__INFORMATION SHOWN__
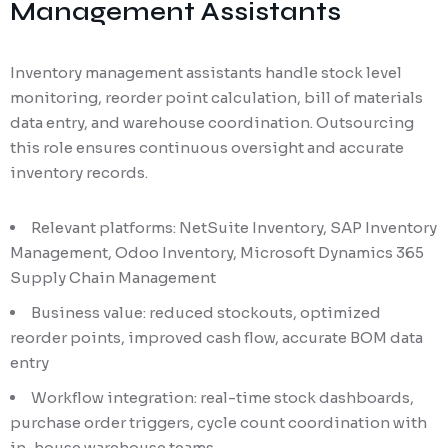
Management Assistants
Inventory management assistants handle stock level
monitoring, reorder point calculation, bill of materials
data entry, and warehouse coordination. Outsourcing
this role ensures continuous oversight and accurate
inventory records.
Relevant platforms: NetSuite Inventory, SAP Inventory
Management, Odoo Inventory, Microsoft Dynamics 365
Supply Chain Management
Business value: reduced stockouts, optimized
reorder points, improved cash flow, accurate BOM data
entry
Workflow integration: real-time stock dashboards,
purchase order triggers, cycle count coordination with
in-house warehouse teams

__WORK INSTRUCTION__
Write out every line in the data that holds the string "warehouse".

__THE COMPLETED TASK__
data entry, and warehouse coordination. Outsourcing
in-house warehouse teams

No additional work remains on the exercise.